Con la pronuncia n. 3853 del 16 settembre 2011, il Tribunale di Firenze ha affermato che il reato di accesso abusivo ad un sistema informatico si consuma nel luogo in cui si trova il sistema oggetto della condotta abusiva. In altri termini, secondo la pronuncia, è irrilevante, ai fini della individuazione del luogo di consumazione del reato, il luogo dal quale sia iniziata la procedura di accesso.
Il caso ha riguardato dei pubblici funzionari i quali sono stati ritenuti colpevoli di aver effettuato un accesso abusivo alla banca di dati del Sistema d’Interforze del Ministero dell’Interno (SDI), collocata fisicamente a Roma, e successivamente di aver acquisito dati coperti da segreto attinenti ad un centinaio di persone.
I pubblici funzionari avevano effettuato l’accesso, qualificato poi come abusivo, attraverso l’uso di terminali collocati presso uno degli uffici decentrati del Ministero dell’Interno (nel caso di specie, l’ufficio di Firenze).
Questa circostanza ha rappresentato l’oggetto di un’eccezione preliminare sulla competenza territoriale del Tribunale di Roma invece di quello di Firenze, adito in prima istanza.
Di qui, la conclusione del Tribunale, secondo cui il luogo di consumazione del reato di accesso abusivo ad un sistema informatico è quello in cui avviene il superamento della protezione informatica e l’introduzione nel sistema, ove è fisicamente collocato l’elaboratore centrale che controlla le credenziali di autenticazione e dal quale si estraggono le informazioni.

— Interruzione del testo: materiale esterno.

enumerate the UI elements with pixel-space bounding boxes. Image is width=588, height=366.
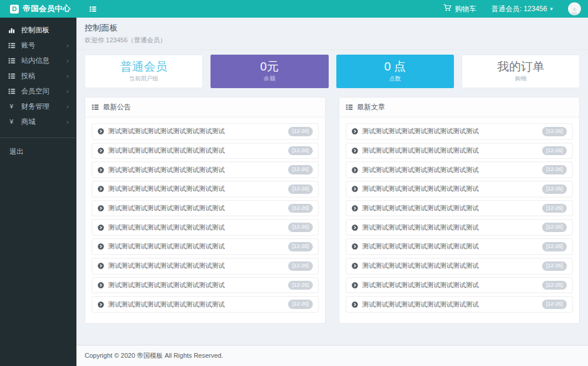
sidebar-item-label: 账号 — [21, 41, 35, 51]
stat-card-label: 点数 — [389, 75, 401, 83]
list-item-title: 测试测试测试测试测试测试测试测试测试 — [362, 261, 479, 270]
list-item[interactable]: 测试测试测试测试测试测试测试测试测试 [12-26] — [346, 143, 573, 159]
arrow-circle-icon — [98, 167, 104, 173]
arrow-circle-icon — [352, 282, 358, 288]
list-item[interactable]: 测试测试测试测试测试测试测试测试测试 [12-26] — [92, 219, 319, 236]
panels-row: 最新公告 测试测试测试测试测试测试测试测试测试 [12-26] 测试测试测试测试… — [76, 88, 588, 324]
sidebar-item-label: 商城 — [21, 117, 35, 127]
list-icon — [346, 104, 353, 110]
list-item[interactable]: 测试测试测试测试测试测试测试测试测试 [12-26] — [92, 277, 319, 294]
logo-icon: D — [10, 5, 19, 14]
list-item[interactable]: 测试测试测试测试测试测试测试测试测试 [12-26] — [346, 123, 573, 140]
list-item-title: 测试测试测试测试测试测试测试测试测试 — [362, 281, 479, 290]
list-item[interactable]: 测试测试测试测试测试测试测试测试测试 [12-26] — [92, 123, 319, 140]
list-item-title: 测试测试测试测试测试测试测试测试测试 — [108, 184, 225, 193]
arrow-circle-icon — [98, 301, 104, 308]
stat-card-0[interactable]: 普通会员 当前用户组 — [85, 55, 203, 88]
bar-chart-icon — [8, 27, 15, 33]
sidebar-item-1[interactable]: 账号 › — [0, 38, 76, 53]
copyright-text: Copyright © 2020 帝国模板 All Rights Reserve… — [85, 352, 223, 359]
chevron-right-icon: › — [66, 119, 69, 125]
list-item[interactable]: 测试测试测试测试测试测试测试测试测试 [12-26] — [346, 296, 573, 313]
list-item-date-badge: [12-26] — [288, 184, 313, 194]
brand[interactable]: D 帝国会员中心 — [0, 4, 76, 14]
list-item-title: 测试测试测试测试测试测试测试测试测试 — [362, 300, 479, 309]
list-item-title: 测试测试测试测试测试测试测试测试测试 — [362, 127, 479, 136]
arrow-circle-icon — [352, 263, 358, 269]
panel-title: 最新公告 — [103, 102, 131, 112]
list-item[interactable]: 测试测试测试测试测试测试测试测试测试 [12-26] — [346, 219, 573, 236]
list-item-date-badge: [12-26] — [288, 281, 313, 290]
chevron-right-icon: › — [66, 88, 69, 95]
list-item[interactable]: 测试测试测试测试测试测试测试测试测试 [12-26] — [92, 258, 319, 274]
stat-card-value: 我的订单 — [497, 60, 544, 73]
list-item-date-badge: [12-26] — [542, 184, 567, 194]
panel-list: 测试测试测试测试测试测试测试测试测试 [12-26] 测试测试测试测试测试测试测… — [85, 117, 325, 323]
list-item-date-badge: [12-26] — [288, 223, 313, 232]
sidebar-item-logout[interactable]: 退出 — [0, 138, 76, 166]
stat-card-3[interactable]: 我的订单 购物 — [462, 55, 580, 88]
list-item-title: 测试测试测试测试测试测试测试测试测试 — [108, 166, 225, 174]
panel-header: 最新文章 — [339, 98, 579, 117]
stat-card-2[interactable]: 0 点 点数 — [336, 55, 455, 88]
list-item[interactable]: 测试测试测试测试测试测试测试测试测试 [12-26] — [92, 143, 319, 159]
arrow-circle-icon — [352, 224, 358, 231]
sidebar-nav: 控制面板 › 账号 › 站内信息 › 投稿 › 会员空间 › ¥ 财务管理 › … — [0, 18, 76, 129]
arrow-circle-icon — [98, 243, 104, 250]
list-item-title: 测试测试测试测试测试测试测试测试测试 — [362, 204, 479, 213]
list-item[interactable]: 测试测试测试测试测试测试测试测试测试 [12-26] — [346, 181, 573, 197]
list-item-title: 测试测试测试测试测试测试测试测试测试 — [362, 146, 479, 155]
list-item[interactable]: 测试测试测试测试测试测试测试测试测试 [12-26] — [346, 239, 573, 255]
list-item[interactable]: 测试测试测试测试测试测试测试测试测试 [12-26] — [92, 181, 319, 197]
arrow-circle-icon — [352, 128, 358, 135]
list-item-date-badge: [12-26] — [542, 242, 567, 251]
list-item-title: 测试测试测试测试测试测试测试测试测试 — [362, 166, 479, 174]
list-item[interactable]: 测试测试测试测试测试测试测试测试测试 [12-26] — [346, 258, 573, 274]
sidebar-item-4[interactable]: 会员空间 › — [0, 83, 76, 99]
list-item-date-badge: [12-26] — [542, 165, 567, 174]
sidebar-item-label: 站内信息 — [21, 56, 49, 66]
avatar[interactable] — [568, 2, 581, 15]
sidebar-item-0[interactable]: 控制面板 › — [0, 22, 76, 38]
list-item[interactable]: 测试测试测试测试测试测试测试测试测试 [12-26] — [92, 200, 319, 217]
user-menu[interactable]: 普通会员: 123456 ▾ — [492, 4, 553, 14]
list-item[interactable]: 测试测试测试测试测试测试测试测试测试 [12-26] — [346, 200, 573, 217]
panel-list: 测试测试测试测试测试测试测试测试测试 [12-26] 测试测试测试测试测试测试测… — [339, 117, 579, 323]
list-item[interactable]: 测试测试测试测试测试测试测试测试测试 [12-26] — [346, 277, 573, 294]
list-item-title: 测试测试测试测试测试测试测试测试测试 — [108, 223, 225, 232]
top-header: D 帝国会员中心 购物车 普通会员: 123456 ▾ — [0, 0, 588, 18]
list-item-date-badge: [12-26] — [288, 242, 313, 251]
sidebar-item-3[interactable]: 投稿 › — [0, 68, 76, 83]
list-item-title: 测试测试测试测试测试测试测试测试测试 — [108, 261, 225, 270]
list-item-title: 测试测试测试测试测试测试测试测试测试 — [108, 281, 225, 290]
panel-title: 最新文章 — [357, 102, 385, 112]
list-item-date-badge: [12-26] — [542, 223, 567, 232]
sidebar-item-label: 控制面板 — [21, 25, 49, 35]
footer: Copyright © 2020 帝国模板 All Rights Reserve… — [76, 345, 588, 366]
sidebar-item-2[interactable]: 站内信息 › — [0, 53, 76, 68]
main-content: 控制面板 欢迎你 123456（普通会员） 普通会员 当前用户组 0元 余额 0… — [76, 18, 588, 366]
stat-card-1[interactable]: 0元 余额 — [211, 55, 329, 88]
list-item-date-badge: [12-26] — [288, 146, 313, 156]
list-item[interactable]: 测试测试测试测试测试测试测试测试测试 [12-26] — [92, 162, 319, 178]
sidebar-item-5[interactable]: ¥ 财务管理 › — [0, 99, 76, 114]
list-item[interactable]: 测试测试测试测试测试测试测试测试测试 [12-26] — [92, 239, 319, 255]
content-header: 控制面板 欢迎你 123456（普通会员） — [76, 18, 588, 50]
sidebar-item-6[interactable]: ¥ 商城 › — [0, 114, 76, 129]
sidebar: 控制面板 › 账号 › 站内信息 › 投稿 › 会员空间 › ¥ 财务管理 › … — [0, 18, 76, 366]
list-item-date-badge: [12-26] — [542, 261, 567, 271]
list-item-date-badge: [12-26] — [542, 300, 567, 309]
welcome-text: 欢迎你 123456（普通会员） — [85, 36, 580, 45]
list-icon — [8, 73, 15, 79]
yen-icon: ¥ — [8, 118, 15, 125]
list-item[interactable]: 测试测试测试测试测试测试测试测试测试 [12-26] — [346, 162, 573, 178]
list-item[interactable]: 测试测试测试测试测试测试测试测试测试 [12-26] — [92, 296, 319, 313]
cart-button[interactable]: 购物车 — [443, 4, 476, 14]
list-icon — [92, 104, 99, 110]
stat-card-value: 0元 — [260, 60, 279, 73]
sidebar-toggle-icon[interactable] — [89, 6, 96, 12]
list-item-title: 测试测试测试测试测试测试测试测试测试 — [362, 242, 479, 251]
cart-label: 购物车 — [455, 4, 476, 14]
list-item-title: 测试测试测试测试测试测试测试测试测试 — [108, 242, 225, 251]
list-item-date-badge: [12-26] — [288, 261, 313, 271]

Secondo la prospettiva descritta da questa pronuncia, in caso di accesso abusivo ad un sistema informatico collocato fisicamente in Italia, il reato sarebbe consumato e come tale perseguibile nel nostro Paese, anche nel caso in cui il collegamento abusivo, tramite ad esempio l’uso di credenziali di autenticazione, avvenisse attraverso un terminale situato fuori dai confini nazionali.